Павел Иванович Новицкий ходил за отцом то наверх, то вниз, терпеливо пережидая телефонные звонки, прерывавшие их серьезный разговор.

Он относился к Михоэлсу с особым бережным почтением. Дружба их началась с того, что Новицкий задумал написать о папе большую статью. Они подолгу беседовали на самые разнообразные темы — папу трудно было заставить говорить о себе, зато о своей работе он мог рассказывать до бесконечности.

Новицкому, собственно, как и Фальку, хотелось разгадать глубоко спрятанное «я» Михоэлса. И потому в портрете, данном Новицким, звучит никем и никогда не упоминаемая крамольная тема одиночества — ведь по всем канонам советский человек одиноким чувствовать себя не может.

 

- 122 -

«Меня беспокоят горечь его улыбки и затаенная древняя печаль его глаз. Хочется подойти к нему, раздвинуть его плечи и тихо сказать: «К чему так много печали? Она порабощает ваш дух и парализует вашу волю». Но я не говорю этих слов Михоэлсу. Я веду с ним другой, смежный разговор. Меня интересует природа его скепсиса.

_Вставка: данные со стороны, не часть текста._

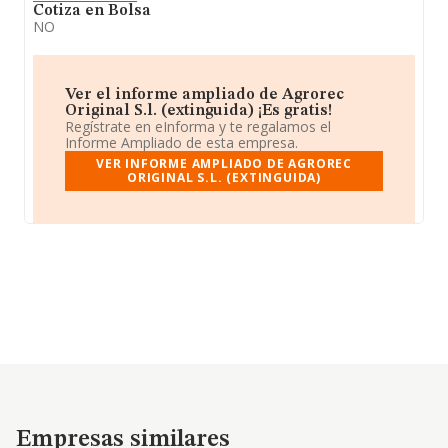
Cotiza en Bolsa
NO
Ver el informe ampliado de Agrorec
Original S.l. (extinguida) ¡Es gratis!
Regístrate en eInforma y te regalamos el
Informe Ampliado de esta empresa.
VER INFORME AMPLIADO DE AGROREC
ORIGINAL S.L. (EXTINGUIDA)
Empresas similares
Empresas similares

— Действительность не отрицается, но выдвигается другой принцип, что горю и радости одна цена... Признание этого принципа означает трагическое безразличие к миру, обреченность человека. Когда пошатнулся ваш конкретный мир, вы ухватились за астрономо-биологический мир, который нельзя было осязать. Но ведь это значит, что вы конкретному человеческому миру сказали — «нет». Ведь это и есть одиночество.

Михоэлс смотрит на меня с сожалением и досадой.

— Скепсис, — говорит он, — был временным явлением. Когда мир шатался, в этот момент скепсис был выходом. Скепсис не есть мировосприятие, обязательное для каждого. Человек не рад скепсису, его не влечет к нему никакое благо. Жизнь сама предлагает ему в тяжелую минуту скепсис, чтобы он не погиб. Одиночества не надо бояться, одиночество существует всегда. В творчестве, в поисках, в размышлениях, в усилии мысли, в страдании разве человек не одинок?»

Глубокую, интересную статью о Михоэлсе Новицкий заканчивал словами: «Тевье требует продолжения». Но продолжению не суждено было осуществиться.